Republicans immediately moved to attack Biden for not shooting the balloon down immediately. The attacks, which came as Biden ignored questions on the issue throughout the day on Friday, served as an annoyance “that evolved into frustration,” inside the White House, one person familiar with the dynamic said.

tapper rubio split thumb sotu 02052023 vpx

Tapper asks Sen. Rubio about claims of spy balloons during Trump admin

“This was a decision that was made at the recommendation of the Pentagon, for public safety reasons,” the person said in describing the rationale.

Still, administration officials moved to brief key lawmakers and staff on Capitol Hill. That included briefings for the staff of the top Republicans and Democrats on the intelligence panels, as well as the top four congressional leaders – a group known as the Gang of 8.

A formal briefing for the lawmakers in the Gang of 8 is scheduled to take place next week.

Still, coming just ahead of Blinken’s travel to China, it was a move that officials across the administration said made little sense on its face and required a public and private response.

US officials spoke to their Chinese counterparts throughout the week, making clear the balloon was likely to be shot down, an official said.

Biden himself would be updated regularly over the course of the week, with his national security team providing updates on their conversations with Chinese counterparts and military officials presenting updated military options.

US military and intelligence officials moved quickly to identify and close off any risks that may have extended from the balloon, though one official described them as “rather small to begin with,” given ongoing US efforts to mitigate spying threats from more sophisticated satellites.

Another official also said US assets were immediately put into motion to monitor and collect any intelligence from the balloon as it followed its path through the US – including the scrambling of military aircraft as the balloon floated high above the central part of the country.

Still, even without a direct threat to the American public, the widely held view inside the administration was that the balloon would need to be shot down, likely after it moved over open water.

Waiting to carry out the operation allowed the US to “study and scrutinize” the balloon and its equipment, a senior Defense official said.

“We have learned technical things about this balloon and its surveillance capabilities. And I suspect, if we are successful in recovering aspects of the debris, we will learn even more,” the official added.

Officials also suggested that collecting debris from the balloon could be easier if it landed in water as opposed to on land.

Government agencies worked throughout week to find the right place and right time to intercept the Chinese spy balloon, according to a government source familiar with the shoot-down plans. Earlier in the week, the Federal Aviation Administration had been told by the Pentagon to prepare options for shutting down airspace.

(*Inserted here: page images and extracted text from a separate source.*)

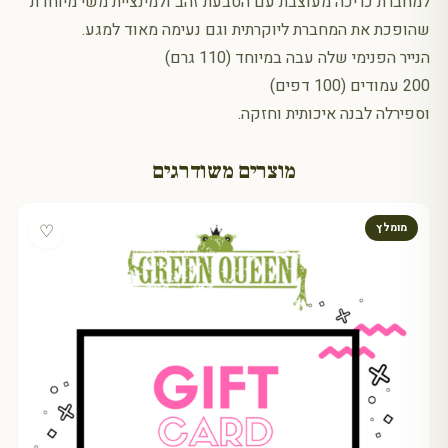
למחברת כריכה מעוצבת עם הטבעת זהב ולמינציית משי מיוחדת
שהופכת את המחברת ליוקרתית וגם נעימה מאוד למגע.
הנייר הפנימי שלה עבה במיוחד (110 גרם)
200 עמודים (100 דפים)
וספירלה לבנה איכותית וחזקה.
מוצרים משודרגים
♡
מומלץ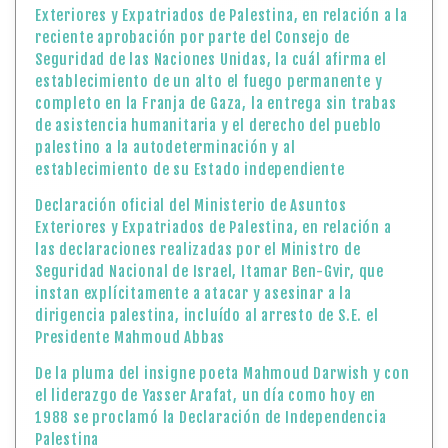
Declaración oficial del Ministerio de Asuntos
Exteriores y Expatriados de Palestina, en relación a
las declaraciones realizadas por el Ministro de
Seguridad Nacional de Israel, Itamar Ben-Gvir, que
instan explícitamente a atacar y asesinar a la
dirigencia palestina, incluído al arresto de S.E. el
Presidente Mahmoud Abbas
De la pluma del insigne poeta Mahmoud Darwish y con
el liderazgo de Yasser Arafat, un día como hoy en
1988 se proclamó la Declaración de Independencia
Palestina
Ministerio de Asuntos Exteriores y Expatriados: La
UNESCO defiende los derechos culturales y el
patrimonio palestino.
A 21 años del paso a la inmortalidad del Comandante
Yasser Arafat, su legado vive en las nuevas
generaciones de palestinas y palestinos que luchan
por su libertad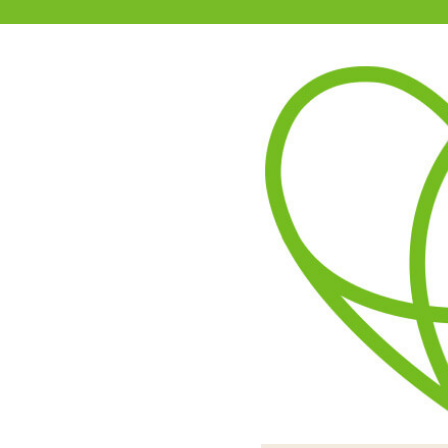
11-15時まで受付
0120-361-969
(土日祝休)
商品を探す
ヘルプ
アダルトグッズ通販「エムズ」TOP
【SALE】レッドエナメル&
光沢のある生地とメッシュ
立体裁断になったフロント
背
メル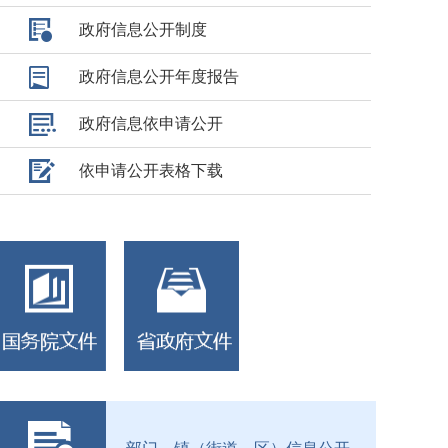
政府信息公开制度
政府信息公开年度报告
政府信息依申请公开
依申请公开表格下载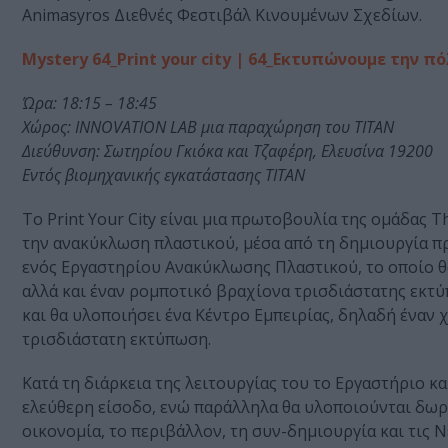
Animasyros Διεθνές Φεστιβάλ Κινουμένων Σχεδίων.
Mystery 64_Print your city | 64_Εκτυπώνουμε την π
Ώρα: 18:15 – 18:45
Χώρος: INNOVATION LAB μια παραχώρηση του ΤΙΤΑΝ
Διεύθυνση: Σωτηρίου Γκιόκα και Τζαφέρη, Ελευσίνα 19200
Εντός βιομηχανικής εγκατάστασης ΤΙΤΑΝ
To Print Your City είναι μια πρωτοβουλία της ομάδας 
την ανακύκλωση πλαστικού, μέσα από τη δημιουργία πρ
ενός Εργαστηρίου Ανακύκλωσης Πλαστικού, το οποίο θ
αλλά και έναν ρομποτικό βραχίονα τρισδιάστατης εκτύ
και θα υλοποιήσει ένα Κέντρο Εμπειρίας, δηλαδή ένα
τρισδιάστατη εκτύπωση.
Κατά τη διάρκεια της λειτουργίας του το Εργαστήριο κα
ελεύθερη είσοδο, ενώ παράλληλα θα υλοποιούνται δωρ
οικονομία, το περιβάλλον, τη συν-δημιουργία και τις 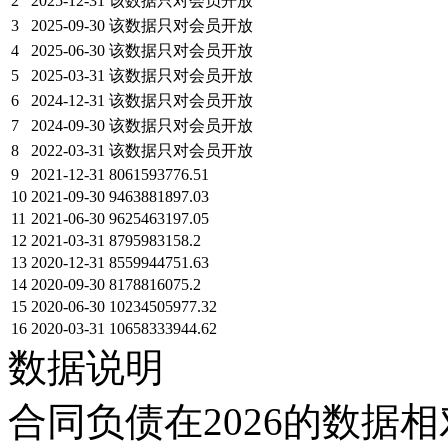
2
2025-12-31
该数据只对会员开放
3
2025-09-30
该数据只对会员开放
4
2025-06-30
该数据只对会员开放
5
2025-03-31
该数据只对会员开放
6
2024-12-31
该数据只对会员开放
7
2024-09-30
该数据只对会员开放
8
2022-03-31
该数据只对会员开放
9
2021-12-31
8061593776.51
10
2021-09-30
9463881897.03
11
2021-06-30
9625463197.05
12
2021-03-31
8795983158.2
13
2020-12-31
8559944751.63
14
2020-09-30
8178816075.2
15
2020-06-30
10234505977.32
16
2020-03-31
10658333944.62
数据说明
合同负债在2026的数据相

A plan to shoot down the balloon was once again presented to Biden on Friday night while he was in Wilmington, where he approved the execution plan for Saturday.

“We’re gonna take care of it,” Biden said later on the frigid tarmac Saturday in Syracuse, New York, where he was paying a brief visit to visit family.

Government officials were told Friday night “decisions would be made (Saturday) morning” on when to close down airspace, and FAA officials were told to “be by the phone” early Saturday morning and “ready to roll.”

Austin gave his final approval for the strike shortly after noon on Saturday from the tarmac in New York, according to a defense official. Austin had traveled north on Saturday for a funeral, but remained very engaged throughout the planning process and the operation, the official said.

At about 1:30 p.m. ET, the FAA instituted one of the largest areas of restricted airspace in US history, more than five times the size of the restricted zone over Washington, DC, and roughly twice the size of the state of Massachusetts.

The Temporary Flight Restriction – put in place at the request of the Pentagon, the FAA said – included about 150 miles of Atlantic coastline that effectively paralyzed three commercial airports: Wilmington in North Carolina and Myrtle Beach and Charleston in South Carolina.

Biden had just taken off from Syracuse when fighter jets that had taken off from Langley Air Force Base in Virginia fired a single missile into the balloon.

As its wreckage tumbled toward the Atlantic Ocean, Biden was on the phone with his national security team on Air Force One.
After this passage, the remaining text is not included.